Membuang Diri Ke Madyan
Dengan perkataan orang Qubthi yang nyaris diserangnya itu, yang mengatakan bahwa dengan sikapnya hendak menyerang dia, berarti Musa hendak bersikap JABBAR, mencapai keinginannya dengan kekerasan, kalau perlu dengan memukul atau membunuh. Bukan sebagai sikap seorang yang hendak memperbaiki yang salah. Dan dikatakannya pula bahwa kemarin engkau telah membunuh orang, sekarang aku pula yang hendak engkau bunuh, rupanya soal kematian kemarin itu telah tersiar luas dalam kota. Ini telah terbukti lagi dengan ayat yang sesudahnya.
Ayat 20
“Dan datanglah seorang laki-laki dari ujung kota tergesa-gesa." (pangkal ayat 20). Besar kemungkinan bahwa orang ini datang seketika itu juga, atau di hari itu juga. Dia datang kepada Musa membawa khabar berita dengan tergesa-gesa, karena amat pentingnya: “Berkata dia: “Hai Musa! Sesungguhnya pegawai-pegawai tinggi negara sedang berunding membicarakan engkau, karena hendak membunuh engkau." Mungkin yang menjadi pembicaraan ialah pembunuhan yang terjadi kemarin. Musa telah berani membunuh seorang dari kaum Qubthi. artinya keluarga terdekat dari istana, dari kaum Firaun sendiri. Mungkin inilah dia anak yang diisyaratkan oleh tukang tenung selama ini, hendak meruntuhkan kekuasaan Raja. Ini adalah makar! Ini adalah suatu sikap yang berbahaya! Musa telah menunjukkan sikap, yaitu membela Bani Israil. Padahal selama ini hidupnya dibesarkan, diasuh dan dididik oleh istana. Dalam perundingan itu tersebutlah bahwa sebelum bahaya ini meluas, segera saja Musa dibunuh! Supaya gerakan Bani Israil menentang kaum Qubthi atau kaum Raja habis sebelum menjalar dan membesar! Ini didengar oleh laki-laki itu. Laki-laki yang rupanya ada rasa kasih-sayang, rasa simpati kepada Musa, segera dia cari Musa sebelum orang bertindak. Itu sebab dia berjalan tergesa-gesa. Supaya dia terlebih dahulu sampai kepada Musa memberitahu, dan Musa segera berangkat sebelum dia ditangkap atau dibunuh langsung."Sebab itu keluarlah engkau/" Yaitu keluarlah engkau dari negeri ini, segera lari! “Sesungguhnya aku adalah tetmasuk orang-orang yang memberi nasihat kepada engkau." (ujung ayat 20).
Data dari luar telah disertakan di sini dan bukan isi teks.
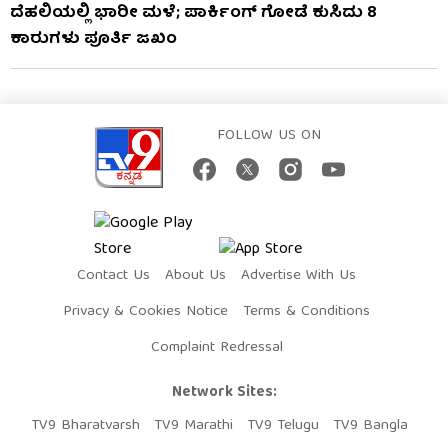
ದೆಹಲಿಯಲ್ಲಿ ಭಾರೀ ಮಳೆ; ಪಾರ್ಕಿಂಗ್ ಗೋಡೆ ಕುಸಿದು 8
ಕಾರುಗಳು ಪೂರ್ತಿ ಜಖಂ
FOLLOW US ON
Contact Us
About Us
Advertise With Us
Privacy & Cookies Notice
Terms & Conditions
Complaint Redressal
Network Sites:
TV9 Bharatvarsh
TV9 Marathi
TV9 Telugu
TV9 Bangla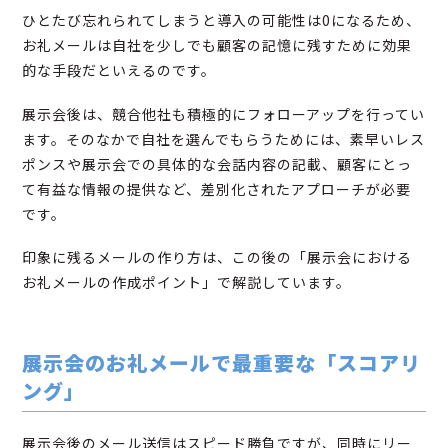
ひとたび忘れられてしまうと導入の可能性は0になるため、
お礼メールは自社を少しでも顧客の記憶に残すために効果
的な手段だといえるのです。
展示会後は、競合他社も積極的にフォローアップを行ってい
ます。そのなかで自社を選んでもらうためには、素早いレス
ポンスや展示会での具体的な会話内容の記載、顧客にとっ
て有益な情報の提供など、差別化されたアプローチが必要
です。
印象に残るメールの作り方は、この後の「展示会における
お礼メールの作成ポイント」で解説しています。
展示会のお礼メールで最重要な「スコアリ
ング」
展示会後のメール送信はスピード勝負ですが、同時にリー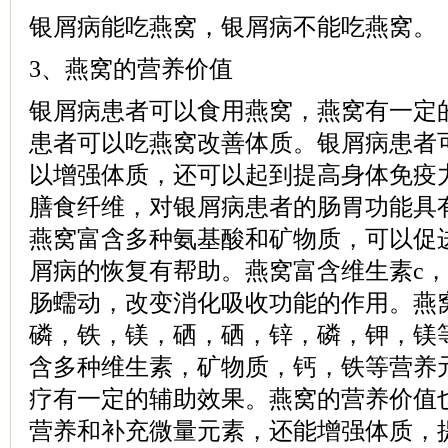
银屑病能吃燕窝，银屑病不能吃燕窝。
3、燕窝的营养价值
银屑病患者可以食用燕窝，燕窝有一定
患者可以吃燕窝改善体质。银屑病患者
以增强体质，还可以起到提高身体免疫
膳食纤维，对银屑病患者的肠胃功能具
燕窝富含多种氨基酸和矿物质，可以促
屑病的恢复有帮助。燕窝富含维生素c
肠蠕动，改变消化吸收功能的作用。燕
磷，铁，镁，硒，硒，锌，磷，钾，镁
含多种维生素，矿物质，钙，铁等营养
疗有一定的辅助效果。燕窝的营养价值
营养和补充微量元素，还能增强体质，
Nampaknya di ujung ayat ini bahwasanya terdapat orang-orang yang jujur memberitahu segera kepada Musa supaya lekas berangkat, demi untuk keselamatan dirinya. Orang seperti inilah yang banyak pertolongannya kepada Musa, baik sebelum dia berangkat atau sesudah dia kembali kelak. Surat 40, yang bernama Surat “al-Mu'min" atau Surat “Ghafir" menunjukkan lagi orang yang demikian. Mereka dekat kepada Fir'aun, tetapi mereka beriman kepada seruan Musa. Dalam pengakuannya bahwa dia adalah seorang di antara orang-orang yang memberi nasihat, dapatlah kita maklumi bahwa orang seperti ini bukan seorang. Kata Nashi-hin adalah kata jama', menunjukkan banyak. Dan kata Nashi-hin yang berarti nasihat sudah mengandung sekali arti nasihat jujur. Karena pada pokoknya tidaklah ada nasihat yang tidak jujur.
Ayat 21
“Maka keluarlah dia dari kota itu dalam keadaan takut sambil mengintip-intip" (pangkal ayat 21). Sifat takut Nabi Musa yang ada pada waktu itu, bukanlah berarti karena pengecut. Ketakutan di sini ialah takut tertangkap, yang kalau tertangkap niscaya akan gagal maksudnya yang lebih besar dan jauh. Kalau kita ambil misal ketakutan Musa di sini ialah laksana ketakutan tentara Republik Indonesia ketika telah diserang Belanda besar-besaran dengan persenjataan sangat lengkap. Oleh karena perjuangan waktu itu bukan semata-mata untuk berkelahi dan untuk menunjukkan kegagahan dan berani mati, tentara Republik Indonesia mundur ke hutan. Kalau dia tangkis berhadapan di waktu itu, pastilah musnah tentara Indonesia karena persenjataan yang tidak seimbang. Dan kalau telah musnah, berhentilah perjuangan di waktu itu.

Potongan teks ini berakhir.